The Senate has rejected the controversial National Water Resources Bill, 2023.
The bill was lined up for concurrence in the order paper but was rejected by the majority of the senators.
This brings an end to the controversy by governors and the federal lawmakers particularly those from the Southern part of the country.
When the bill was read for concurrence on the floor of the Senate, Senator Gabriel Suswan from Benue North West, raised Order 85 of the Senate Rules which provides that Senators must have full details of the provisions of any bill coming for concurrence.
Senator James Manager from Delta South, who seconded Senator Suswan’s point of order, also stressed the need to have details of the bill since provision was made for only the title of bill.
The Senate President Ahmad Lawan, who later ruled in favour of the rule cited, adjourned the plenary for the day.
It would be recalled that the House of Representatives had passed the bill in 2020 amidst suspicion by members and the general public that the proposal had sinister motives.
Before the passage, the chairman of the House Committee on Water Resources, Sada Soli, said the former Minister of Justice and Attorney-General of the Federation, Abubakar Malami (SAN), as well as commissioners for justice and attorneys-general of the 36 states of the federation had been consulted and the opinions received would be attached to the bill and distributed to all members.
To buttress the suspicion of some members of the public, a member of the House from Benue State, Mark Gbillah, raised the alarm when the bill was to be taken for the first reading.

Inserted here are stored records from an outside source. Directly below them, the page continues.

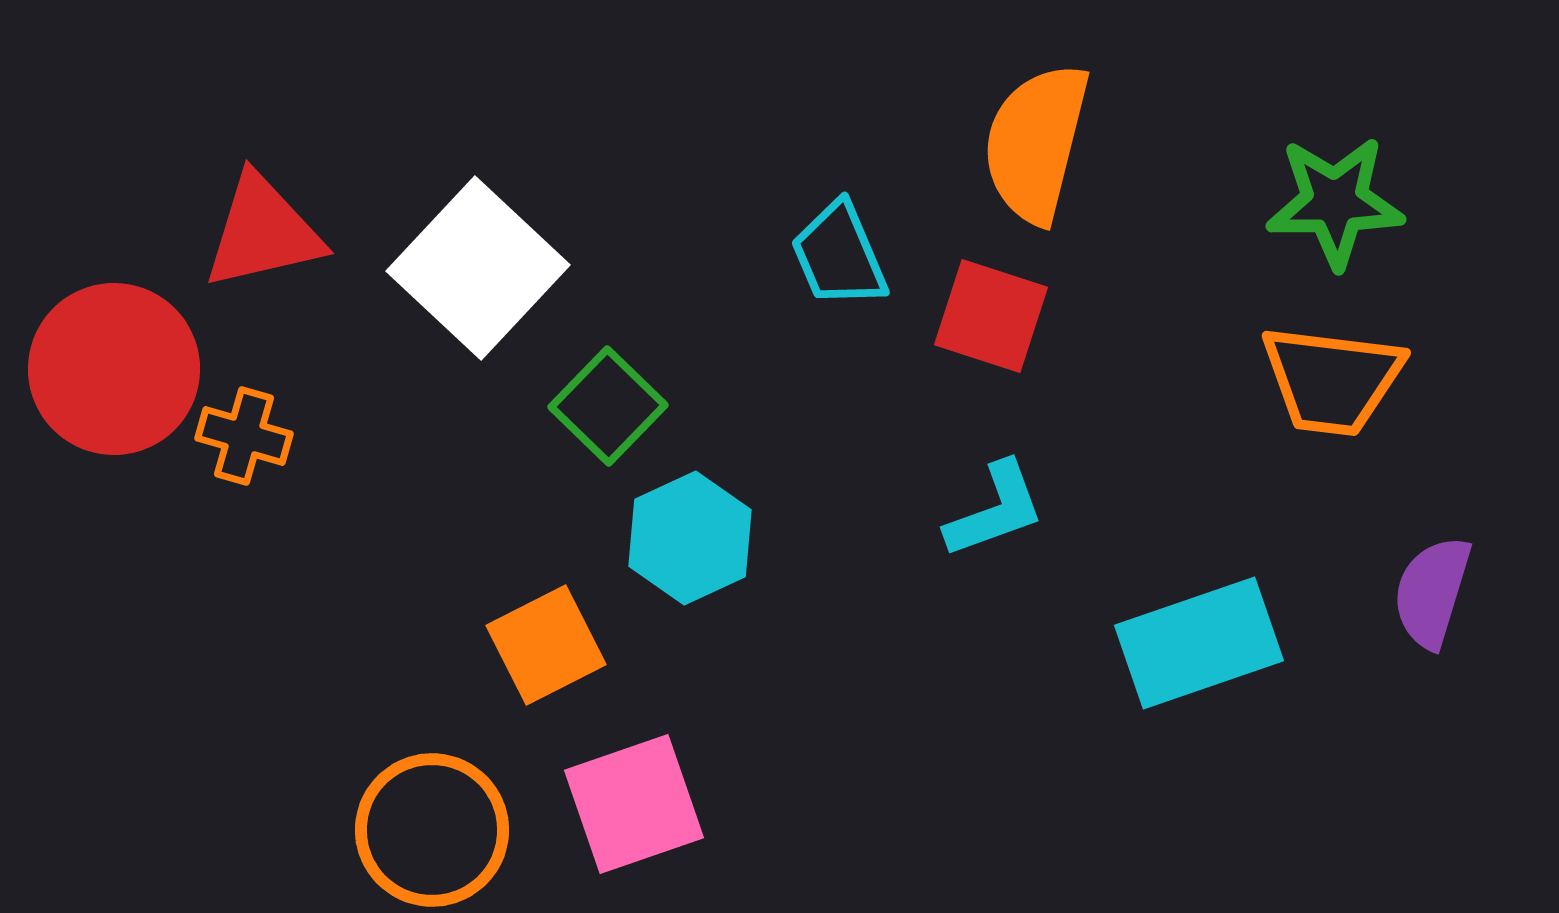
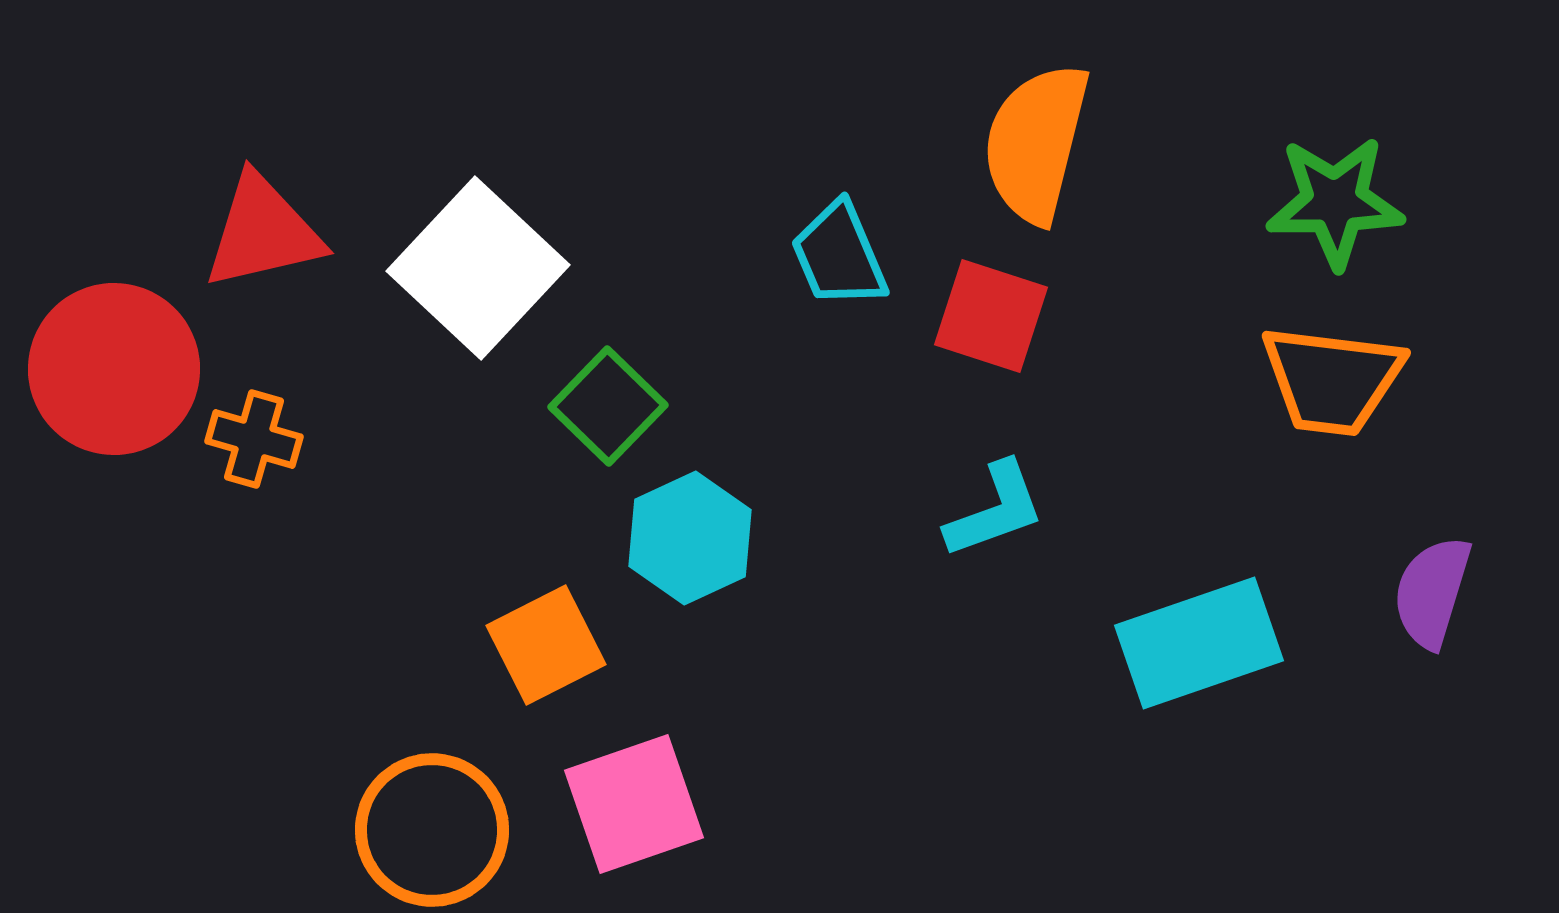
orange cross: moved 10 px right, 3 px down
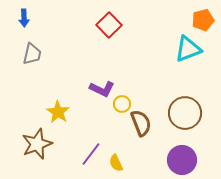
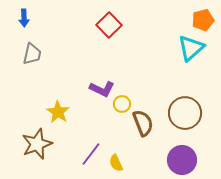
cyan triangle: moved 3 px right, 1 px up; rotated 20 degrees counterclockwise
brown semicircle: moved 2 px right
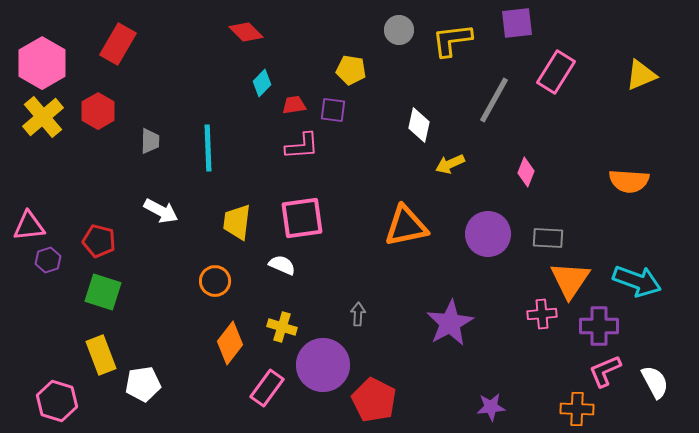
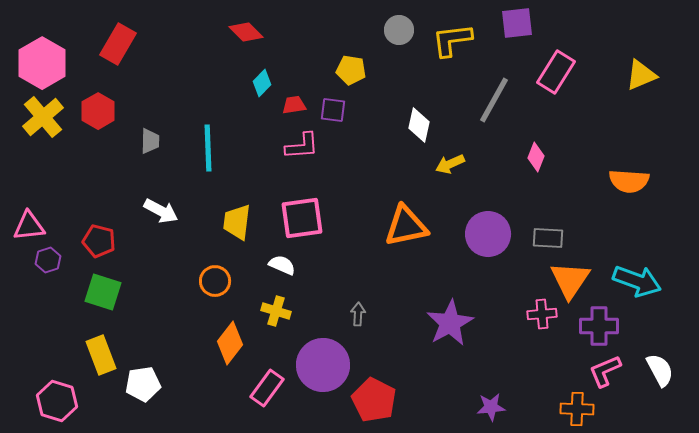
pink diamond at (526, 172): moved 10 px right, 15 px up
yellow cross at (282, 327): moved 6 px left, 16 px up
white semicircle at (655, 382): moved 5 px right, 12 px up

Only the short title of a bill is written on the Order Paper for first reading, while a long title, which has more details, is written when listed for second reading.
Gbillah said, “I am aware that the matter listed for first reading, the National Water Resources Bill, generated a lot of controversy within this honourable House and even across the country, and some of us wonder why this issue is still being represented on the floor of the House, because some of us are not comfortably in support of this bill in the first instance Mr Speaker. I thought I should bring that to the notice of the Right Honourable Speaker.”
The Speaker, Femi Gbajabiamila, who admitted that Gbillah “raised a very cogent point,” noted that Nigeria is a very diverse country and everybody’s sensitivity must be taken into consideration.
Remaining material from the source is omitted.